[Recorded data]
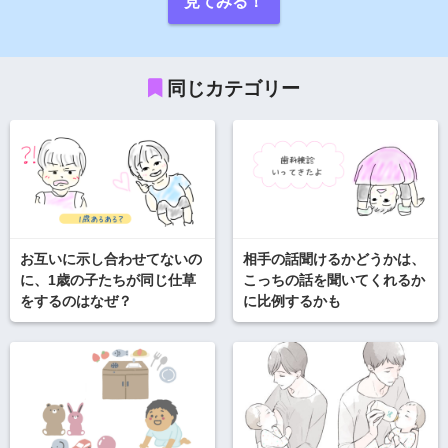
見てみる！
同じカテゴリー
お互いに示し合わせてないの
相手の話聞けるかどうかは、
に、1歳の子たちが同じ仕草
こっちの話を聞いてくれるか
をするのはなぜ？
に比例するかも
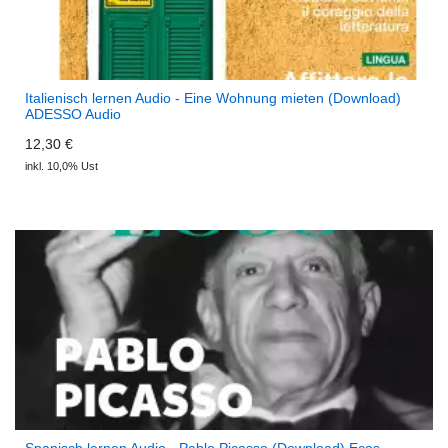
Italienisch lernen Audio - Eine Wohnung mieten (Download)
ADESSO Audio
12,30 €
inkl. 10,0% Ust
Spanisch lernen Audio - Pablo Picasso (Download) Ecos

• _ACTION ITEM_
Here the records must be restated exactly, minus any images.

• _EXERCISE RESPONSE_
見てみる！
同じカテゴリー
お互いに示し合わせてないの
相手の話聞けるかどうかは、
に、1歳の子たちが同じ仕草
こっちの話を聞いてくれるか
をするのはなぜ？
に比例するかも
Italienisch lernen Audio - Eine Wohnung mieten (Download)
ADESSO Audio
12,30 €
inkl. 10,0% Ust
Spanisch lernen Audio - Pablo Picasso (Download) Ecos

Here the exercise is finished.